Endcoding Errors

Harmon · March 1, 2021, 3:14pm

Having a problem getting around encoding error on a Python 3.6
UnicodeDecodeError: ‘utf-16-le’ codec can’t decode bytes in position 14-15:
unexpected end of data
Any suggestions?
-Thanks

jeanas · March 1, 2021, 7:23pm

That means that the data cannot be decoded. Either the file is corrupted, or it is being read using the wrong encoding. UTF-16 is not so common as far as I know; are you overriding the encoding manually? Have you tried opening the file or stream with explicit encoding, e.g., open(..., encoding="utf8")?

Harmon · March 1, 2021, 8:05pm

Thank you for responding. I am using statement and several variations of -
if type(content) == str:
content = content.encode(‘utf-8’)
This works with other Turkish files I have been working with.

jeanas · March 1, 2021, 8:23pm

So, how are you reading the files?

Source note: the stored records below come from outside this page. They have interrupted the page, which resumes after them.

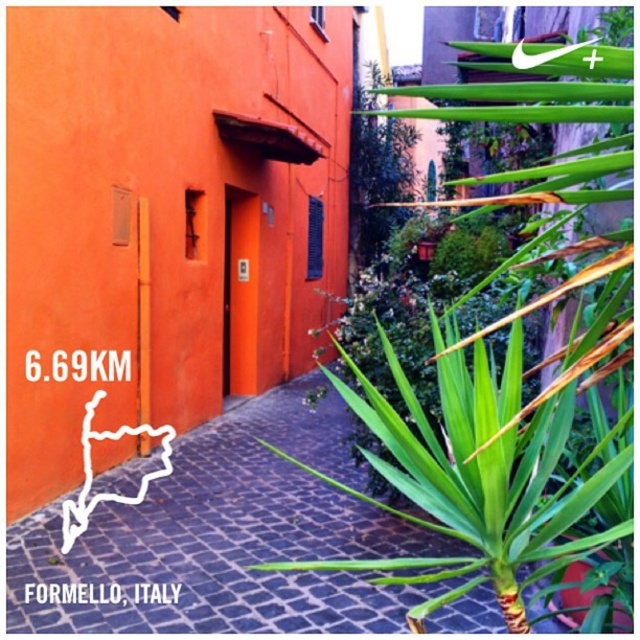 Question: Does green leafy plant at center right lie behind green leafy plant at lower right?

Choices:
 (A) no
 (B) yes

Answer: (A)

Question: Is green leafy plant at center right positioned behind green leafy plant at lower right?

Choices:
 (A) yes
 (B) no

Answer: (B)

Question: Which object appears closest to the camera in this image?

Choices:
 (A) green leafy plant at center right
 (B) green leafy plant at lower right

Answer: (A)

Question: Among these points, which one is farthest from the camera?

Choices:
 (A) (236, 416)
 (B) (528, 314)

Answer: (A)

Question: Does green leafy plant at center right have a larger size compared to green leafy plant at lower right?

Choices:
 (A) yes
 (B) no

Answer: (A)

Could you post a code example that fails along with the complete error traceback?

Harmon · March 2, 2021, 2:05pm

Thanks - This is a work script and a lot of it is packaged so I don’t have access to a lot of the code. I will pursue this with our engineering team.
Thank you so much for taking the time to help me.

pepoluan · March 2, 2021, 7:19pm

The “unexpected end of data” message suggests that the bytes in position 14-15 are part of “surrogate pairs”, and therefore the bytes in position 15-16 must also be a surrogate pair.

Check if the bytes in 14-15 lies between D800 and DBFF. If so, then you’ll need to grab them best two bytes to compete the character.